Go through the data and copy each line that holds "life".
------
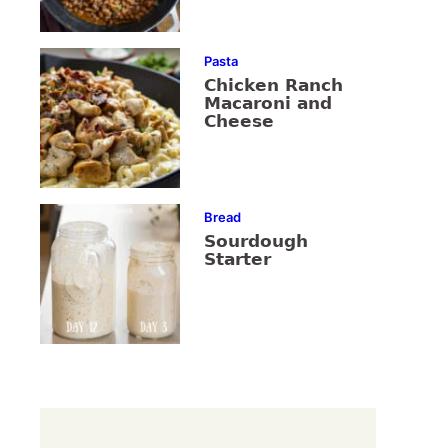
Pasta
Chicken Ranch
Macaroni and
Cheese
Bread
Sourdough
Starter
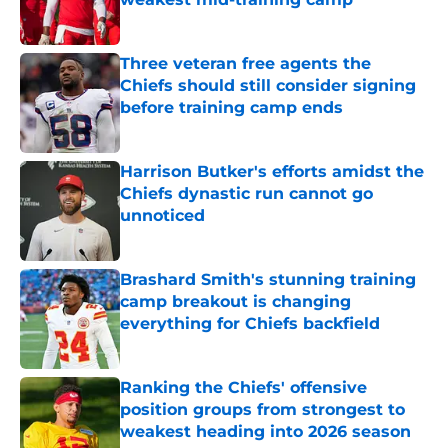
Published by on Invalid Date
Three veteran free agents the
Chiefs should still consider signing
before training camp ends
Published by on Invalid Date
Harrison Butker's efforts amidst the
Chiefs dynastic run cannot go
unnoticed
Published by on Invalid Date
Brashard Smith's stunning training
camp breakout is changing
everything for Chiefs backfield
Published by on Invalid Date
Ranking the Chiefs' offensive
position groups from strongest to
weakest heading into 2026 season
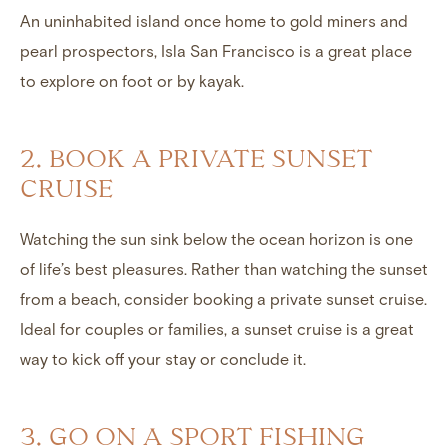
An uninhabited island once home to gold miners and
pearl prospectors, Isla San Francisco is a great place
to explore on foot or by kayak.
2. BOOK A PRIVATE SUNSET
CRUISE
Watching the sun sink below the ocean horizon is one
of life’s best pleasures. Rather than watching the sunset
from a beach, consider booking a private sunset cruise.
Ideal for couples or families, a sunset cruise is a great
way to kick off your stay or conclude it.
3. GO ON A SPORT FISHING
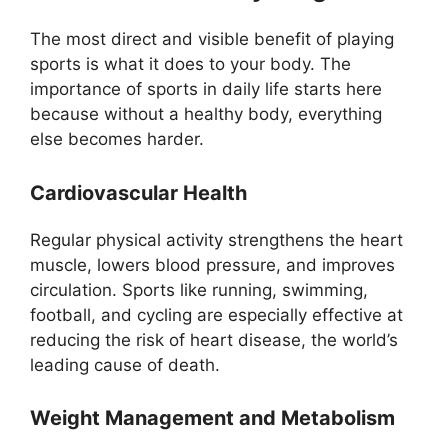
The most direct and visible benefit of playing
sports is what it does to your body. The
importance of sports in daily life starts here
because without a healthy body, everything
else becomes harder.
Cardiovascular Health
Regular physical activity strengthens the heart
muscle, lowers blood pressure, and improves
circulation. Sports like running, swimming,
football, and cycling are especially effective at
reducing the risk of heart disease, the world’s
leading cause of death.
Weight Management and Metabolism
------
▶ **ANSWER TO THE EXERCISE**:
of life’s best pleasures. Rather than watching the sunset
importance of sports in daily life starts here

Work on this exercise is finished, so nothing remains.